Adding WL systematics metric

hsnee commented 5 years ago

This is not yet ready to be merged but I am starting this PR while I finish developing it and in the meantime hoping to get feedback.

overview The metric is designed to calculate the number of average i-band, WFD visits for a set of 50k objects

First it runs the ExgalM5 metric with a dust map to get a sample of objects, randomly-drawn from a uniform (equal-area in healpix) distribution within the WL-usable area (low-extinction, above a certain depth, etc)

Then the run method simply assembles a list of all the telescope dither positions (centers of FOV)

Finally the reduce method is supposed to calculate the number of times each object is observed, and then return the average.

issues The metric is running much, much slower than it runs when executing the code directly (i.e. not calling the metric from within MAF). Essentially, the result of the metric should be a single number (the average number of visits), but it seems that the reduce method is being ran for each single visit. Is this the case? If so, is there a better way for me to do this in MAF (something other than reduce methods?), where something is only ran once in the end and returns a single number for the whole metric?

Thank you!

hsnee commented 5 years ago

@yoachim or @rhiannonlynne maybe you might be able to advise on this? Thanks!

yoachim commented 5 years ago

I guess I don't see why you need the reduce method at all? Why not just move that reduce method code up into the run method? Unless you have plans for other reduce methods, that should be fine.

rhiannonlynne commented 5 years ago

The reduce method should not be running for each visit, but it would be running for each healpix (or slicePoint, if you're running on a UserPointsSlicer). There are some caching methods in MAF that preserve the metric values for each slicepoint and just reuse these when you have the same input values, but I don't think these will kick in for a reduce method.

If you only have a single number to calculate, and no other use for these gathered dither positions, I would suggest just popping everything into the 'run' method, as Peter suggested.

rhiannonlynne commented 5 years ago

Ooh - I just had a peek at your metric. I think you may have misunderstood where some of the 'building blocks' of MAF go .. https://github.com/hsnee/sims_maf/blob/master/python/lsst/sims/maf/metrics/weakLensingSystematicsMetric.py it seems that you are adding the Stacker directly into your metric? This is not quite how we use stackers. You are also querying the dB within your metric .. again, not how this is expected to work.
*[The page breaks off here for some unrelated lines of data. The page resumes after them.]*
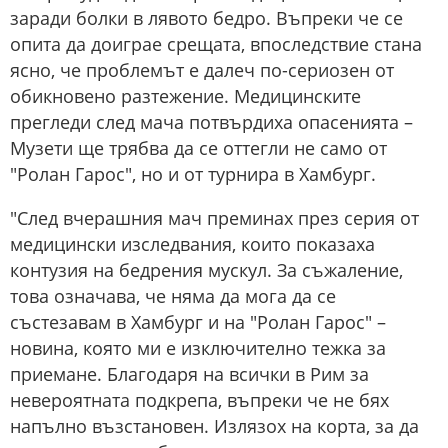
заради болки в лявото бедро. Въпреки че се
опита да доиграе срещата, впоследствие стана
ясно, че проблемът е далеч по-сериозен от
обикновено разтежение. Медицинските
прегледи след мача потвърдиха опасенията –
Музети ще трябва да се оттегли не само от
"Ролан Гарос", но и от турнира в Хамбург.
"След вчерашния мач преминах през серия от
медицински изследвания, които показаха
контузия на бедрения мускул. За съжаление,
това означава, че няма да мога да се
състезавам в Хамбург и на "Ролан Гарос" –
новина, която ми е изключително тежка за
приемане. Благодаря на всички в Рим за
невероятната подкрепа, въпреки че не бях
напълно възстановен. Излязох на корта, за да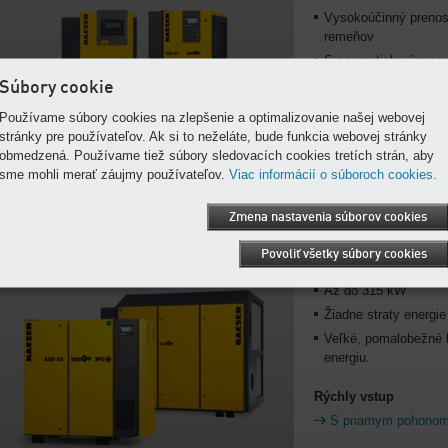
Vysokoúčinný prenos
remeňov
S energeticky úspor
Súbory cookie
Rýchly vstup
Používame súbory cookies na zlepšenie a optimalizovanie našej webovej
S remeňovým poho
stránky pre používateľov. Ak si to neželáte, bude funkcia webovej stránky
obmedzená. Používame tiež súbory sledovacích cookies tretích strán, aby
sme mohli merať záujmy používateľov.
Viac informácií o súboroch cookies.
Zmena nastavenia súborov cookies
S priamym pohonom 1:1
Výkonnosť a energetic
Povoliť všetky súbory cookies
kompresorový blok pri
Až do 315 kW
Žiadne straty energie 
Veľké, pomalobežné 
energiu.
Rýchly vstup
S priamym pohonom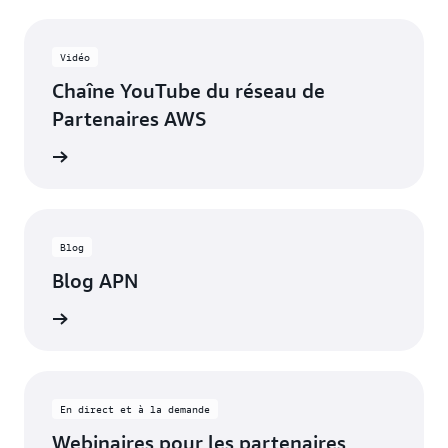
Vidéo
Chaîne YouTube du réseau de
Partenaires AWS
s à jour
Blog
Blog APN
articles
En direct et à la demande
Webinaires pour les partenaires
So, basically a metric plugs into our framework, such that your metric should expect to be handed all the observations at a single point in the sky (what goes into that point is defined by the slicer - so healpix slicer == you get all of the observations that intersect a given healpix point). This is what is fed into the "run" method via the dataSlice.

No wonder it looks like it's running many times :) When you put this together into a metricBundle and then run it via a metricBundleGroup, it will be.

Try removing everything in your metric 'run' method above and including " bundle = mBundle['temp'] " .. the values that you get in the 'slicePoint' is equivalent to what you're using as bundle.slicePoint.getSlicePoints() .... except only for that one slicePoint (so it's a simpler dictionary).

Instantiate and just use the run method on the ExGal metric within your metric, passing it the dataSlice and slicePoints -- use the values it returns as the 'bundle.metricValue' at this point.

Then calculate what you're doing in your reduce function.

hsnee commented 5 years ago

Thanks @rhiannonlynne and @yoachim, so even though I am running another metric from within (Exgal), I do not need to specify all the other blocks in the metrics bundle (and is it possible to have the other metric run with e.g. a different sql constraint?)

For the reduce method, I am basically trying to have something run at the end that is not specific to a particular slice, but rather has access to information from all the slices (that information is what I have been constructing in the current run method, and the things in the current reduce method uses that information across all slices) -- what would be the best way to do this? As I understand, having only a run method will just run on each slice, and not give me the ability to have something run afterwards?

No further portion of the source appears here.